Pero también fue un abrazo de verdad. Olió al Hombre Gris, y olía a frío, como aquel callejón. Era un aroma de callejón, vacío y oscuro, a manchas de gasolina y a mampostería vieja y a edificios abandonados en las noches de invierno. Tuvo la sensación curiosa y repentina de que Walker estaba completamente vacío, que si apretaba con suficiente fuerza se desmenuzaría en sus manos.
Vio que Michael se apartaba hasta pegar el cuello de la camiseta a la pared. Su hijo seguía aturdido y movía la cabeza en un gesto negativo.
Y Karen sintió que el Hombre Gris se estremecía… reunía fuerzas y las redirigía. Karen cerró los ojos.
De inmediato percibió lo que Michael llamaba las puertas y ángulos del mundo… un despliegue de posibilidades que, a la vez, estaba allí y no estaba, y cómo podía moverse por él. Y también sintió los lugares caóticos, los mundos no creados y los muertos y entrópicos.
Walker la rodeó con los brazos. Ya era un abrazo de verdad, un abrazo mutuo.

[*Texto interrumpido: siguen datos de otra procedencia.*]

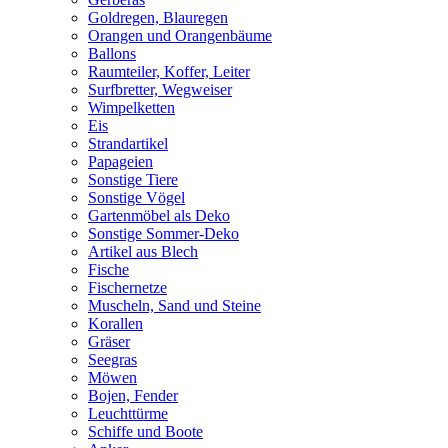
Goldregen, Blauregen
Orangen und Orangenbäume
Ballons
Raumteiler, Koffer, Leiter
Surfbretter, Wegweiser
Wimpelketten
Eis
Strandartikel
Papageien
Sonstige Tiere
Sonstige Vögel
Gartenmöbel als Deko
Sonstige Sommer-Deko
Artikel aus Blech
Fische
Fischernetze
Muscheln, Sand und Steine
Korallen
Gräser
Seegras
Möwen
Bojen, Fender
Leuchttürme
Schiffe und Boote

Karen escuchó la voz débil de Michael.
—¿Mamá?
Karen comprendió lo que Walker pretendía… y lo que ella debía hacer.
Se apartó hasta que sólo se tocaron sus manos, y les recorrió una corriente eléctrica cálida. Walker esbozó una sonrisa. Karen sintió la fuerza hiriente de su desdén, y pensó: «Yo también conozco esos lugares».

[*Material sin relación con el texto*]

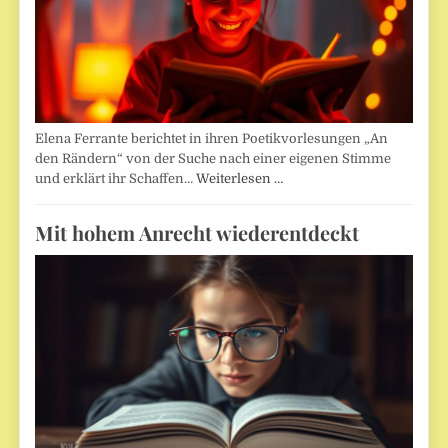
Elena Ferrante berichtet in ihren Poetikvorlesungen „An
den Rändern“ von der Suche nach einer eigenen Stimme
und erklärt ihr Schaffen…
Weiterlesen …
Mit hohem Anrecht wiederentdeckt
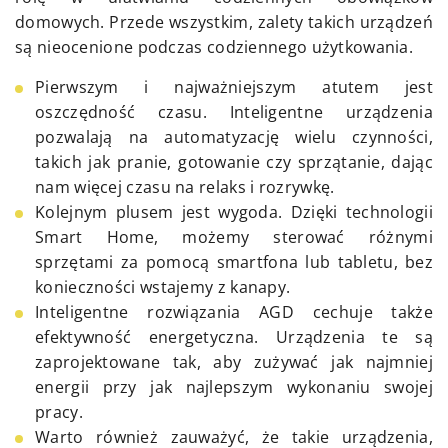
domowych. Przede wszystkim, zalety takich urządzeń
są nieocenione podczas codziennego użytkowania.
Pierwszym i najważniejszym atutem jest
oszczędność czasu. Inteligentne urządzenia
pozwalają na automatyzację wielu czynności,
takich jak pranie, gotowanie czy sprzątanie, dając
nam więcej czasu na relaks i rozrywkę.
Kolejnym plusem jest wygoda. Dzięki technologii
Smart Home, możemy sterować różnymi
sprzętami za pomocą smartfona lub tabletu, bez
konieczności wstajemy z kanapy.
Inteligentne rozwiązania AGD cechuje także
efektywność energetyczna. Urządzenia te są
zaprojektowane tak, aby zużywać jak najmniej
energii przy jak najlepszym wykonaniu swojej
pracy.
Warto również zauważyć, że takie urządzenia,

—No vas a quedarte con él —dijo.
Walker dudó un instante.
Karen le miró fijamente a los ojos vacíos y grises.
«Un empujoncito», pensó, «hacia esta abertura… un agujero en el mundo justo detrás de él, y hacia las ráfagas y silbidos del remolino del caos».
Sintió la frialdad del portal, mayor que la de aquel callejón invernal.
Se lanzó hacia delante y empujó a Walker con todas sus fuerzas. El Hombre Gris cayó hacia atrás… y su imagen se le quedó grabada como un sueño: el Hombre Gris, Walker —su tío destrozado—, que se salía del tiempo por completo; el último gesto de su rostro… que no fue de sorpresa ni de miedo sino de algo que Karen identificó, en aquel instante ingrávido, como gratitud… como si le hubiese regalado algo, o le hubiese devuelto una posesión robada y muy valiosa.
Karen parpadeó, dio un grito ahogado y cayó detrás de él.
¡Qué frío! Caos y entropía salvaje y una nada muerta y aleatoria: así era el agujero que había abierto para él, y Karen no logró sujetarse para no caer detrás…
Pero sintió manos sobre ella, manos cálidas que la sujetaron bruscamente… y la puerta titiló y se cerró… y no quedó nada más que el callejón, esa noche invernal en concreto, la luna cenicienta y Michael y Laura, que lloraban con ella.